## TASK REQUIREMENTS:
Print only the lines from the top of the data through the line with "HLV Kim Sang-sik gọi lại cầu thủ Việt", both included, skipping every picture.

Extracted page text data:
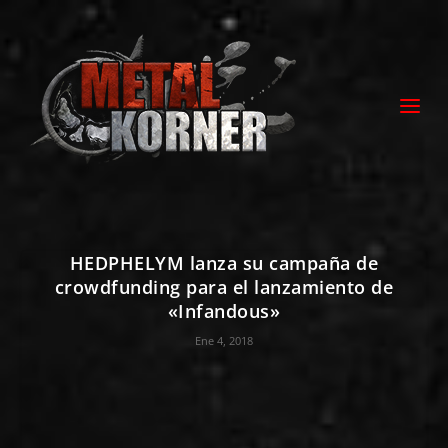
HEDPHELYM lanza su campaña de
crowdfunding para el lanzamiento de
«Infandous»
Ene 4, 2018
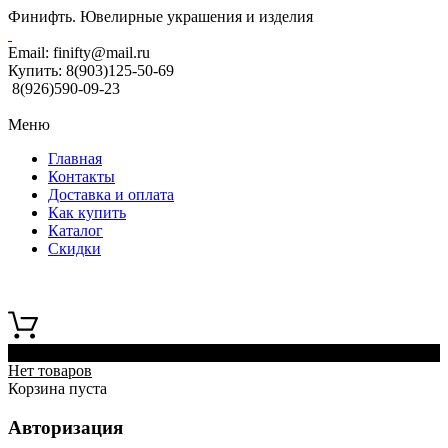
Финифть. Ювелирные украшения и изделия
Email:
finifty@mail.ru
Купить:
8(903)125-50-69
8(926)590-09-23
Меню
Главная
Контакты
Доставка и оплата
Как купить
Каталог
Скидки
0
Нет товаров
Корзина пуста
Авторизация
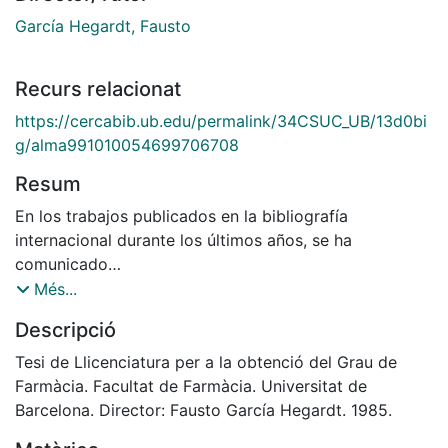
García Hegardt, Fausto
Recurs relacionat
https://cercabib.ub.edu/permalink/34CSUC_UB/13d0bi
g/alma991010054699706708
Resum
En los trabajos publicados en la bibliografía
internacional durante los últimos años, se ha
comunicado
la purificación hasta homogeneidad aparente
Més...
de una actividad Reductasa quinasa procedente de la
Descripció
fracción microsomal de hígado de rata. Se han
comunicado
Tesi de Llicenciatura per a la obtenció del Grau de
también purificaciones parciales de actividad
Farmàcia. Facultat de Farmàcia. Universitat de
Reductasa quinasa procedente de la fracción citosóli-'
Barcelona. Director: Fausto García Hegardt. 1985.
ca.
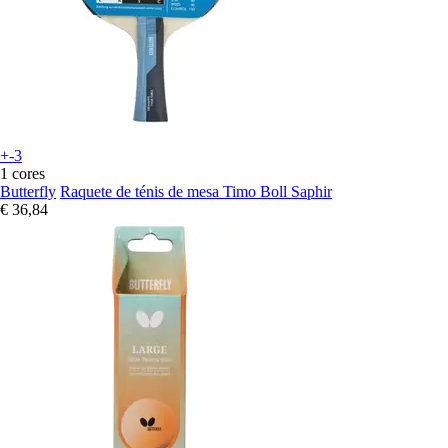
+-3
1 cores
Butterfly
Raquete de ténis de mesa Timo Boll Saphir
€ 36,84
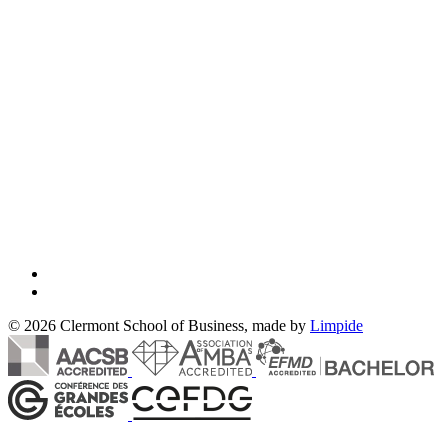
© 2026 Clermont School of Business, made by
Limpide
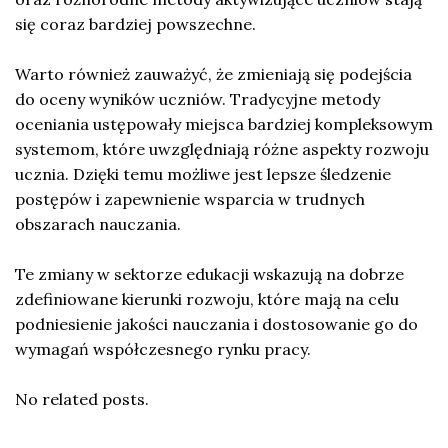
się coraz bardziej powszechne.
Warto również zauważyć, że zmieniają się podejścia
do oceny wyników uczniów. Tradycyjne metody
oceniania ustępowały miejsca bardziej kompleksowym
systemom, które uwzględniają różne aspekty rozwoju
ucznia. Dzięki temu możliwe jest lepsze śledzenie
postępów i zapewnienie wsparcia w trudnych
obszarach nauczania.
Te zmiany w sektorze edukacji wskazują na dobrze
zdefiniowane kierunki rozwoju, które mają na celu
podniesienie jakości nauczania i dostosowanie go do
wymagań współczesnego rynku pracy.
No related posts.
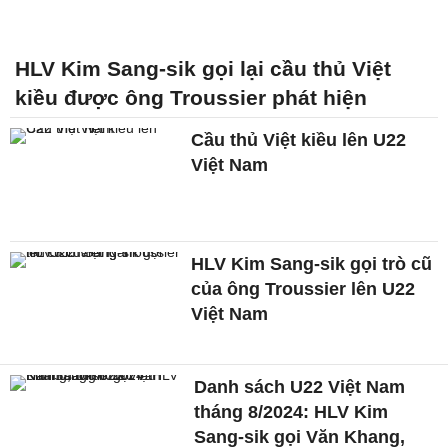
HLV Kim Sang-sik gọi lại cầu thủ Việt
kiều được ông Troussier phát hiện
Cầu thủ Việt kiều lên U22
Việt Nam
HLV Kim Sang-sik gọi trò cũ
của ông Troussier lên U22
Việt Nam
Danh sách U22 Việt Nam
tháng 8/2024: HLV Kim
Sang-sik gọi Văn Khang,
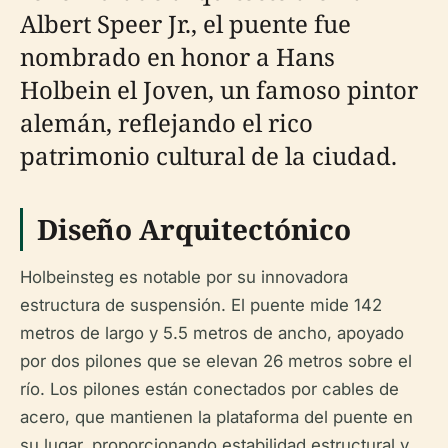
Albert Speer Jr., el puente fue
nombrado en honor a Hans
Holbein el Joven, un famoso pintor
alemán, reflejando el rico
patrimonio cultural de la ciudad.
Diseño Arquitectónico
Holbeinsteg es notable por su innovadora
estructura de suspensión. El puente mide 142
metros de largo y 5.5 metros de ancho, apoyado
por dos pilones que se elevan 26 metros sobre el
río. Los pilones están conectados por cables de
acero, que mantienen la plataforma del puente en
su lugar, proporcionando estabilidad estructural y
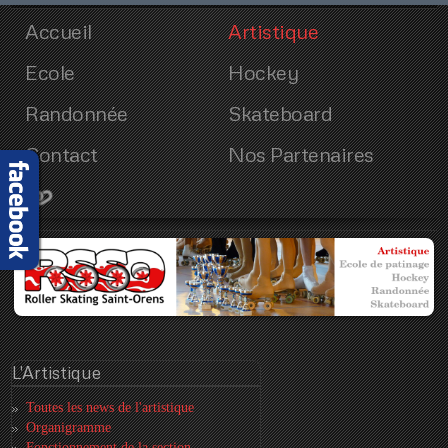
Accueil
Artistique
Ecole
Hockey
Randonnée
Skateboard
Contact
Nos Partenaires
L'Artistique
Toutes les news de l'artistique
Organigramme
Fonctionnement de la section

## RESULT:
HEDPHELYM lanza su campaña de
crowdfunding para el lanzamiento de
«Infandous»
Ene 4, 2018
Финифть. Ювелирные украшения и изделия
Email:
finifty@mail.ru
Купить:
8(903)125-50-69
8(926)590-09-23
Меню
Главная
Контакты
Доставка и оплата
Как купить
Каталог
Скидки
0
Нет товаров
Корзина пуста
Авторизация
García Hegardt, Fausto
Recurs relacionat
https://cercabib.ub.edu/permalink/34CSUC_UB/13d0bi
g/alma991010054699706708
Resum
En los trabajos publicados en la bibliografía
internacional durante los últimos años, se ha
comunicado
la purificación hasta homogeneidad aparente
Més...
de una actividad Reductasa quinasa procedente de la
Descripció
fracción microsomal de hígado de rata. Se han
comunicado
Tesi de Llicenciatura per a la obtenció del Grau de
también purificaciones parciales de actividad
Farmàcia. Facultat de Farmàcia. Universitat de
Reductasa quinasa procedente de la fracción citosóli-'
Barcelona. Director: Fausto García Hegardt. 1985.
ca.
+-3
1 cores
Butterfly
Raquete de ténis de mesa Timo Boll Saphir
€ 36,84
© 2026 Clermont School of Business, made by
Limpide
się coraz bardziej powszechne.
Warto również zauważyć, że zmieniają się podejścia
do oceny wyników uczniów. Tradycyjne metody
oceniania ustępowały miejsca bardziej kompleksowym
systemom, które uwzględniają różne aspekty rozwoju
ucznia. Dzięki temu możliwe jest lepsze śledzenie
postępów i zapewnienie wsparcia w trudnych
obszarach nauczania.
Te zmiany w sektorze edukacji wskazują na dobrze
zdefiniowane kierunki rozwoju, które mają na celu
podniesienie jakości nauczania i dostosowanie go do
wymagań współczesnego rynku pracy.
No related posts.
HLV Kim Sang-sik gọi lại cầu thủ Việt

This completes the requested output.